→ DATA SHOWN

__________________________________________________

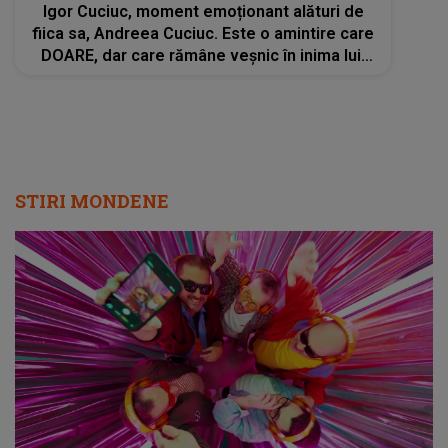
Igor Cuciuc, moment emoționant alături de
fiica sa, Andreea Cuciuc. Este o amintire care
DOARE, dar care rămâne veșnic în inima lui:
"Câte concerte urmau, câte duete noi…dar
visele ni s-au spulberat pe 15 Noiembrie"
STIRI MONDENE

__________________________________________________

→ REQUIREMENT
Without including the pictures, return each record above exactly as it stands.

→ WRITTEN SOLUTION
Igor Cuciuc, moment emoționant alături de
fiica sa, Andreea Cuciuc. Este o amintire care
DOARE, dar care rămâne veșnic în inima lui:
"Câte concerte urmau, câte duete noi…dar
visele ni s-au spulberat pe 15 Noiembrie"
STIRI MONDENE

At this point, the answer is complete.